Before the three-judge panel of the U.S. 6th Circuit Court of Appeals, attorneys for Kilpatrick and his co-defendant Ferguson each will have 20 minutes for the oral argument. The prosecution will have 40 minutes to present its case.
In his appeal papers, the former mayor charges that the court, for the sake of expediency, denied him his right to fundamental constitutional protections of a fair trial and to representation by attorneys who are effective and free from conflicts of interest. In a statement released by Kilpatrick’s family explaining his position, they claim both of his trial attorneys, James Thomas and Michael Naughton, months before the trial started, joined the law firm—as counsel attorneys—that was suing Kilpatrick in federal court for the same claimed RICO violations on which Thomas and Naughton were defending him in his criminal case.

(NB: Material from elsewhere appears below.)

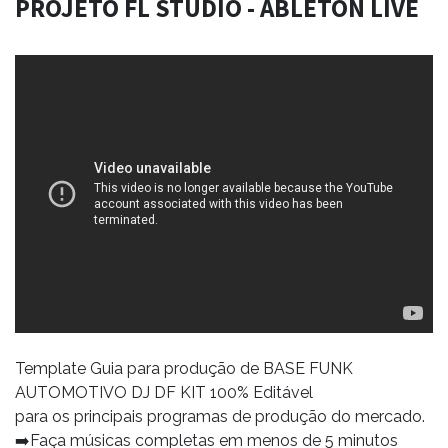
PROJETO FL STUDIO - ABLETON LIVE
Template Guia para produção de BASE FUNK
AUTOMOTIVO DJ DF KIT 100% Editável
para os principais programas de produção do mercado.
➡️Faça músicas completas em menos de 5 minutos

“It is a conflict of interest when attorneys associated with a law firm sue a client while others defend him on criminal charges for the same alleged acts,” the statement says. “This egregious conflict, of simultaneous representation, caused numerous issues in the criminal trial, which significantly hindered and prejudiced the defense of Mr. Kilpatrick. The trial judge, was made aware of this issue on the record, prior to trial. However, without any investigation of these matters, made a rash decision to continue.”
Kilpatrick also claims that during the trial the prosecutors continually used the testimony of government criminal investigators, who were called to testify 23 times during the trial and give their interpretations of the evidence for the jury, but were never qualified as experts.